BEGIN Extracted material

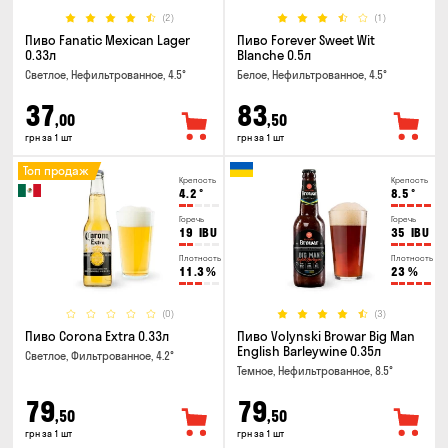
(2)
(1)
Пиво Fanatic Mexican Lager
Пиво Forever Sweet Wit
0.33л
Blanche 0.5л
Светлое, Нефильтрованное, 4.5°
Белое, Нефильтрованное, 4.5°
37
83
,00
,50
грн за 1 шт
грн за 1 шт
Топ продаж
Крепость
Крепость
4.2
°
8.5
°
Горечь
Горечь
19
IBU
35
IBU
Плотность
Плотность
11.3
%
23
%
(0)
(3)
Пиво Corona Extra 0.33л
Пиво Volynski Browar Big Man
English Barleywine 0.35л
Светлое, Фильтрованное, 4.2°
Темное, Нефильтрованное, 8.5°
79
79
,50
,50
грн за 1 шт
грн за 1 шт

END Extracted material

#### What the exercise asks:
Copy out the whole listing exactly. Skip its pictures.

#### Task result:
(2)
(1)
Пиво Fanatic Mexican Lager
Пиво Forever Sweet Wit
0.33л
Blanche 0.5л
Светлое, Нефильтрованное, 4.5°
Белое, Нефильтрованное, 4.5°
37
83
,00
,50
грн за 1 шт
грн за 1 шт
Топ продаж
Крепость
Крепость
4.2
°
8.5
°
Горечь
Горечь
19
IBU
35
IBU
Плотность
Плотность
11.3
%
23
%
(0)
(3)
Пиво Corona Extra 0.33л
Пиво Volynski Browar Big Man
English Barleywine 0.35л
Светлое, Фильтрованное, 4.2°
Темное, Нефильтрованное, 8.5°
79
79
,50
,50
грн за 1 шт
грн за 1 шт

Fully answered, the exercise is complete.